Sodium does not include pantry salt; for reference, ⅛ teaspoon kosher salt per serving averages 240mg (10% DV). Not a significant source of trans fat. Packed in a facility that handles all major food allergens* and gluten. *Milk, Eggs, Fish, Crustacean Shellfish, Tree Nuts, Peanuts, Wheat, Soybeans.

Instructions

2-serving instructions (4-serving modifications in red)

Wash produce before use

1

Cook the rice

  • Rinse the rice.
In a small sauce pot, combine the rice and 1¼ cups [2¼ cups] water. Bring to a boil, reduce to a simmer, cover, and cook until the rice is tender and the liquid is absorbed, 15 to 20 minutes. Fluff with a fork, stir in the peas, and season to taste with salt and pepper. Cover and keep warm.
While the rice cooks, prepare the shrimp.

2

Marinate the shrimp

  • Rinse the shrimp, then drain on a paper-towel-lined plate and pat dry.
In a medium bowl, stir together the masala marinade and ¼ cup [½ cup] water. Add the shrimp, season with salt and pepper, and toss to coat.
While the shrimp marinate, prepare the remaining ingredients.

3

Prep the remaining ingredients; cook the shrimp

  • Cut the lemon into wedges for garnish.
  • If desired, strip the cilantro leaves from the stems; coarsely chop half the cilantro and set aside the remaining sprigs or leaves for garnish.
In a large frying pan over medium-high heat, warm 1 tablespoon [2 TBL] oil until hot but not smoking.
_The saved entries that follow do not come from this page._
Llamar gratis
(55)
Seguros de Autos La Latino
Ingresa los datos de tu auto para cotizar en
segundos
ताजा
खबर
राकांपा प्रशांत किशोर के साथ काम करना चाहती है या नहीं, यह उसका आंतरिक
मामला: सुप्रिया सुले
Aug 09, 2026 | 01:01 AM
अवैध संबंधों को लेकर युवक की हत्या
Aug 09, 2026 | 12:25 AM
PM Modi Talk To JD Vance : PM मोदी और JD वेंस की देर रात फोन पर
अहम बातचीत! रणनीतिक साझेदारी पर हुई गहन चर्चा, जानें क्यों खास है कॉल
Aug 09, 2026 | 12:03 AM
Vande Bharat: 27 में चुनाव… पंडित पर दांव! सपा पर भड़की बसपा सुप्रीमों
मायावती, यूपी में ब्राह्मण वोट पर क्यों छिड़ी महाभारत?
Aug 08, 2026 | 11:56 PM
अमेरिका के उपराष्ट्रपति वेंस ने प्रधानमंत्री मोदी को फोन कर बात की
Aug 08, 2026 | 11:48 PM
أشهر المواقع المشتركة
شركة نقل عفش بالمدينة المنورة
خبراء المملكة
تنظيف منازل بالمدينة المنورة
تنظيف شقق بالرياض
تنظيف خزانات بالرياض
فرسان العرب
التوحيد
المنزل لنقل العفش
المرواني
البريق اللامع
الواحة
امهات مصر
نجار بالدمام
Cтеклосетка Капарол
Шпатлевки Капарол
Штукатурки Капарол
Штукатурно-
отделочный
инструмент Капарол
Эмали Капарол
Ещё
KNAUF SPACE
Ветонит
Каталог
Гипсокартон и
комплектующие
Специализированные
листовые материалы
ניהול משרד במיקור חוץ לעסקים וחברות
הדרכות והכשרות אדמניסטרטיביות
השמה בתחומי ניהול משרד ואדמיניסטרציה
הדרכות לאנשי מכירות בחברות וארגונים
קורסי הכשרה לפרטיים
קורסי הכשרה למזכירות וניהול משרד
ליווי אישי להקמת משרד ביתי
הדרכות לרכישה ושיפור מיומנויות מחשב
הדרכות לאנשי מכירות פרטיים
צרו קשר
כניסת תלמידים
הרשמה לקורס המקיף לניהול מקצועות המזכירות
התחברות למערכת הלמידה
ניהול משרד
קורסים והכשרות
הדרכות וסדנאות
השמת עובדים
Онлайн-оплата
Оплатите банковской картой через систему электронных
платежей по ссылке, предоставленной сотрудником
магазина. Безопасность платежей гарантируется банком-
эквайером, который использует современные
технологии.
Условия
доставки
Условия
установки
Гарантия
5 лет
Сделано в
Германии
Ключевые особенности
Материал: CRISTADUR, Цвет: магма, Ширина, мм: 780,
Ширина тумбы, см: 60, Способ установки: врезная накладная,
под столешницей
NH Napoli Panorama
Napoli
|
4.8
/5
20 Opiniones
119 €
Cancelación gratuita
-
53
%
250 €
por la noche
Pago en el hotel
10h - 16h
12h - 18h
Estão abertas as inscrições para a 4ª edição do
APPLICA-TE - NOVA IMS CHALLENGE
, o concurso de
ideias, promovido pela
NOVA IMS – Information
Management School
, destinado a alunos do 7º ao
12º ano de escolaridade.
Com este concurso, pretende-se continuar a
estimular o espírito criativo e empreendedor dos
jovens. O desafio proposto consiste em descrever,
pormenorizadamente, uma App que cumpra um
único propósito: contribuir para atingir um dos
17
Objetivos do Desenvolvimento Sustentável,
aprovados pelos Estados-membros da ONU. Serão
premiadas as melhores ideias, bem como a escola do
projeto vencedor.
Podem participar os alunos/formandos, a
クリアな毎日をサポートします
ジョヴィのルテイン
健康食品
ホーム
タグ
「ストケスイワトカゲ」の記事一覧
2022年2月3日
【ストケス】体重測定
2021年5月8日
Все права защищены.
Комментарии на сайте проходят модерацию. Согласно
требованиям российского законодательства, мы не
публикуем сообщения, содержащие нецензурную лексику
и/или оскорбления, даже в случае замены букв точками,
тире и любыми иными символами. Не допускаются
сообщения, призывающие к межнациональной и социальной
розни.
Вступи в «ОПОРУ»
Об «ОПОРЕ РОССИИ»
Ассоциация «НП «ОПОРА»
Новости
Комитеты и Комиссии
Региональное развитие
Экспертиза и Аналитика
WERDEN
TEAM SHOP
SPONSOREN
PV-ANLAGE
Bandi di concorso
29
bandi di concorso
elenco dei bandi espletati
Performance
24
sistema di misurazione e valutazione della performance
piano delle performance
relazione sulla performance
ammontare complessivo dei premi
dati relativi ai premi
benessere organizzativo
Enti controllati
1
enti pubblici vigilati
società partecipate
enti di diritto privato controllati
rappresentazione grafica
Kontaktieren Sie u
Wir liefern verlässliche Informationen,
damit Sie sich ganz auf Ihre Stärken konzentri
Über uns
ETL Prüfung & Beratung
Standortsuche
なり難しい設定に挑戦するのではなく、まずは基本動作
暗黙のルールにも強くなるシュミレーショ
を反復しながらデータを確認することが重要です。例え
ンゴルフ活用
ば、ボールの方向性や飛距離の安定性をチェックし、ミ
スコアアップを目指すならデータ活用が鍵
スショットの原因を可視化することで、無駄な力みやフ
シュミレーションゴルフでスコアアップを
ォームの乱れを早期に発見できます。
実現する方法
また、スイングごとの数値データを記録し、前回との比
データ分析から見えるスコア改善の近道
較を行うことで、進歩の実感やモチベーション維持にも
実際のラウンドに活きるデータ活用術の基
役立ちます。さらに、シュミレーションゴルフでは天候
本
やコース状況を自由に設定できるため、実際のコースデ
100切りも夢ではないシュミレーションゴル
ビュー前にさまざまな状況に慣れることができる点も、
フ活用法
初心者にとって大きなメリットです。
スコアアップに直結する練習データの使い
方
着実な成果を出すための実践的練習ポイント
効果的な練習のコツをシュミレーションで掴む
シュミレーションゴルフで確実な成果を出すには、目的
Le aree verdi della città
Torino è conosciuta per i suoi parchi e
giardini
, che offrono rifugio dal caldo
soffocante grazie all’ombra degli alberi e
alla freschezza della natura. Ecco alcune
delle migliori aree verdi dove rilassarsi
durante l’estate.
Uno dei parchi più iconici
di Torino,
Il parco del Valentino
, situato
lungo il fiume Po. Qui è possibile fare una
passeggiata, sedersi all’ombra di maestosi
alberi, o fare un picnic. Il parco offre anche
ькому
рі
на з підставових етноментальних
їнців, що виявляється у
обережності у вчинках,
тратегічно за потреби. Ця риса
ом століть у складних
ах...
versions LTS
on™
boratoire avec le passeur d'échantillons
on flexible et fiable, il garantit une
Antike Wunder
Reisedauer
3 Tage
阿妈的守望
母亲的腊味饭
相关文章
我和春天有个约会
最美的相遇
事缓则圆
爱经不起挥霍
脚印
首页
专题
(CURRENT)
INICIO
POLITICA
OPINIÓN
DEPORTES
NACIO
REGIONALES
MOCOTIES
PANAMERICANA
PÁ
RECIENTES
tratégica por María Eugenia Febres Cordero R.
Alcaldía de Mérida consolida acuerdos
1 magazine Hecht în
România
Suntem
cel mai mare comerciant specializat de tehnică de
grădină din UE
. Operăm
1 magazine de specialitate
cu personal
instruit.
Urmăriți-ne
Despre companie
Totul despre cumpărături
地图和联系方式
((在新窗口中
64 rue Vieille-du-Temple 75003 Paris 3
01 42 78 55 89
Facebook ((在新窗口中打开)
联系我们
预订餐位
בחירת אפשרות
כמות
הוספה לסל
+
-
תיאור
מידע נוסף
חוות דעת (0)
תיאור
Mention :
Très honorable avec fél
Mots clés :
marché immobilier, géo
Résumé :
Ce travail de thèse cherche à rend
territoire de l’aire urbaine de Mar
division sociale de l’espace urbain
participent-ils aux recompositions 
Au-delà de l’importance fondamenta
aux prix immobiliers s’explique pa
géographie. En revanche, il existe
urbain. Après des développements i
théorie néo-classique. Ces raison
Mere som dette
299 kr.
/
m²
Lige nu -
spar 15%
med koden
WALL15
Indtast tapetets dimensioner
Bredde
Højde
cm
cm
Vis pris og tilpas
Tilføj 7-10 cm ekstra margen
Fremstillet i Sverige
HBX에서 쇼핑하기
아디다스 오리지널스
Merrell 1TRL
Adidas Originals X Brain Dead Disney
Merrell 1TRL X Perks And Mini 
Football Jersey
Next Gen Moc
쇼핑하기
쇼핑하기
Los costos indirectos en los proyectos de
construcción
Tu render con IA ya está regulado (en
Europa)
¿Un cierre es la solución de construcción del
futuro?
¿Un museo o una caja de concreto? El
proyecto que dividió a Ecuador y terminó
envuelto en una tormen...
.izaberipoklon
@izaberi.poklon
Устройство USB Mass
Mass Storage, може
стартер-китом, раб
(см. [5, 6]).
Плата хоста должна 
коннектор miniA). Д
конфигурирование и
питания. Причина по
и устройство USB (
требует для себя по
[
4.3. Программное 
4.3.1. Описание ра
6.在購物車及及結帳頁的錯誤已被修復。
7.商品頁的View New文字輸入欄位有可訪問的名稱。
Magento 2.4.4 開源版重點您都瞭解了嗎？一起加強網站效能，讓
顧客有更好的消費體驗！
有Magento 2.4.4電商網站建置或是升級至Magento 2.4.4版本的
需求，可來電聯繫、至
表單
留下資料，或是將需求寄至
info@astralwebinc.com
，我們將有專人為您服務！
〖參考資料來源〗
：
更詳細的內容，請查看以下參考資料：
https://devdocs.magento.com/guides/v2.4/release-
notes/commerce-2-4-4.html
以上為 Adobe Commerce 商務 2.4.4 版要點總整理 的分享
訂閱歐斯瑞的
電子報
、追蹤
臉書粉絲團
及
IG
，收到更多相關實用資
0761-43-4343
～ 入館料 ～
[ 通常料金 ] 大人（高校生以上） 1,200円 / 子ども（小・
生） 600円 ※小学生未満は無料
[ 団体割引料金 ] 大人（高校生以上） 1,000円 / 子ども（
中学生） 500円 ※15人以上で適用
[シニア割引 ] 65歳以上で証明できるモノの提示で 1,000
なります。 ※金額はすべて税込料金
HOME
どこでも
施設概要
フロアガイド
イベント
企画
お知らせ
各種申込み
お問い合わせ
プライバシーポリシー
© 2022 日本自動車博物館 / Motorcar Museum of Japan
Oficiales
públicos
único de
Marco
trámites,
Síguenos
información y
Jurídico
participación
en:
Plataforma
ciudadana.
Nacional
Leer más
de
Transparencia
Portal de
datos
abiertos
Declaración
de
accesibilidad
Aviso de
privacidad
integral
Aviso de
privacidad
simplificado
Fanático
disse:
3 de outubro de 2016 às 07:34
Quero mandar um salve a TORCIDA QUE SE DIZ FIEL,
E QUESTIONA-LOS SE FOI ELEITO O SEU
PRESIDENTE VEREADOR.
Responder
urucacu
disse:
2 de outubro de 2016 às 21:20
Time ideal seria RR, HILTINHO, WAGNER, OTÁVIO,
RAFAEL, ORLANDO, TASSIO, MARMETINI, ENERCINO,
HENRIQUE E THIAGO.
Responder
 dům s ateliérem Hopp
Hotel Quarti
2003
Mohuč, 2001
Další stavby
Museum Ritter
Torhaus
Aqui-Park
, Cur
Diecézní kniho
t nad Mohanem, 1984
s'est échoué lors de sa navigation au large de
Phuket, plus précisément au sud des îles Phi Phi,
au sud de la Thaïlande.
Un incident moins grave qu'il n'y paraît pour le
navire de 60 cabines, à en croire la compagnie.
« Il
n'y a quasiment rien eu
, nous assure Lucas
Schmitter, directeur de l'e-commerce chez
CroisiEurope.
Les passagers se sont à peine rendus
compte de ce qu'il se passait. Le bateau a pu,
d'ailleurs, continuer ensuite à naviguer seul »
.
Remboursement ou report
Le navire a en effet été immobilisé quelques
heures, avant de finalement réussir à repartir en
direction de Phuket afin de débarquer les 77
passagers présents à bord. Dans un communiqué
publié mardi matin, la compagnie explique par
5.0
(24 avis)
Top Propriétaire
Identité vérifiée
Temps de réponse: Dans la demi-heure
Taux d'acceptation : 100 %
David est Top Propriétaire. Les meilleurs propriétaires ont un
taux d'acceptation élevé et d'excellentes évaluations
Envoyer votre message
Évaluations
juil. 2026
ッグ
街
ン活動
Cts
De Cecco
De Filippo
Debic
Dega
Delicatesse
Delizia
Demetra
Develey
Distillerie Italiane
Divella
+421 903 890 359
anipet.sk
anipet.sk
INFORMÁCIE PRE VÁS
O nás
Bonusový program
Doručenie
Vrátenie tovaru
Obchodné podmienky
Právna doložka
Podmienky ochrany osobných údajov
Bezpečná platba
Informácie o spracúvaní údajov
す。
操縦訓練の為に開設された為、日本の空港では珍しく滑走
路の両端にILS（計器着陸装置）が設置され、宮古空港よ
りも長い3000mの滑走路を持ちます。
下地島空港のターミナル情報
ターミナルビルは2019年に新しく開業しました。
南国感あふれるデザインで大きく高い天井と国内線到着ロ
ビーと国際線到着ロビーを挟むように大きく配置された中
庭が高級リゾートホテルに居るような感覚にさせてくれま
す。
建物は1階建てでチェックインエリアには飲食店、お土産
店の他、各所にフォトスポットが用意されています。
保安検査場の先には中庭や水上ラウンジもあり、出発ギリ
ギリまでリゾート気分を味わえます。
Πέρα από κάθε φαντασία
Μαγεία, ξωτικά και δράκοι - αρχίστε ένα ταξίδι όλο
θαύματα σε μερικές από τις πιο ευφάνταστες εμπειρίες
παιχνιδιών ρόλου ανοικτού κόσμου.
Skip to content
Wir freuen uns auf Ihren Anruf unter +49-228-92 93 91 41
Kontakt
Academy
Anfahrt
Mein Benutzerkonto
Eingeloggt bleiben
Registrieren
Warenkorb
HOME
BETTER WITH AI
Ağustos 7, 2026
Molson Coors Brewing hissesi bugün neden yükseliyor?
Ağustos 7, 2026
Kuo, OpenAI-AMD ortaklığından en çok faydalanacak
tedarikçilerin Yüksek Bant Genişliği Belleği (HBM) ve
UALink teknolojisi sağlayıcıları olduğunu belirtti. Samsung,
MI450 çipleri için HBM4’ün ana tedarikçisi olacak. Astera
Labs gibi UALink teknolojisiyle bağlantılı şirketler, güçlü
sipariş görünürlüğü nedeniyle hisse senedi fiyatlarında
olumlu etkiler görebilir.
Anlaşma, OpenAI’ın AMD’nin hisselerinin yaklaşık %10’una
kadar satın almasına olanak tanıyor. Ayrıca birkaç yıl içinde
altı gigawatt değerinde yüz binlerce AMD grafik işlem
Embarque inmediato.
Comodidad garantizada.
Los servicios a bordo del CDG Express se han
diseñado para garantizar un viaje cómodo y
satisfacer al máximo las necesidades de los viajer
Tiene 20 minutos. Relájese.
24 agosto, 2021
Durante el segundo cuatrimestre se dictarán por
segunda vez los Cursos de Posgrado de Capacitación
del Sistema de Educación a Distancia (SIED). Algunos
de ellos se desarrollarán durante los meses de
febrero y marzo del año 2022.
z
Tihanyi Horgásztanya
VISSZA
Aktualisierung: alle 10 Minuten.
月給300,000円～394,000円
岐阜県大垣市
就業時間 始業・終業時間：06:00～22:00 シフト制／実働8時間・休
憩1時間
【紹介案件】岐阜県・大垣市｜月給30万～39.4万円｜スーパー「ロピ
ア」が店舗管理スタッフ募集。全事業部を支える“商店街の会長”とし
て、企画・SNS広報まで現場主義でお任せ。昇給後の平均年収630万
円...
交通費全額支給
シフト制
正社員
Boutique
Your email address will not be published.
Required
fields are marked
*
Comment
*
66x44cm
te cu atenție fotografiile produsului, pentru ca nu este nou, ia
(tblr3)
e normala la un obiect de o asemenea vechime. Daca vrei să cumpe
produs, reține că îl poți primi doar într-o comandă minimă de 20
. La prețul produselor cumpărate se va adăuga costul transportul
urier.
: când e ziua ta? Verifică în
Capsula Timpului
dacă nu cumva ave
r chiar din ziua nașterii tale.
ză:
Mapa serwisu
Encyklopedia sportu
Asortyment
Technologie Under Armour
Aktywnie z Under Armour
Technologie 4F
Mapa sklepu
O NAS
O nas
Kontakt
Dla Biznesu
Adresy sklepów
Add the shrimp and marinade and cook, turning once, until firm and cooked through, 1 to 2 minutes per side for regular shrimp, 2 to 3 minutes per side for jumbo shrimp. Transfer to a plate. Wipe out the pan.

4

Cook the chard

In the same pan used for the shrimp, warm 1 tablespoon [2 TBL] oil over medium heat until hot but not smoking. Working in batches if needed, stir in the chard and chopped cilantro, season with salt and pepper, and cook until the chard is just wilted, 1 to 2 minutes. Remove from the heat.

Serve

Transfer the rice to individual plates. Top with the shrimp and garnish with the cilantro sprigs or leaves. Serve the chard and lemon wedges on the side.
Kids Can!
  • Rinse the rice.
  • Measure the water for the rice.
  • Line a plate with paper towels for the shrimp.
  • Measure the water for the marinade.
  • Garnish the tikka masala with cilantro.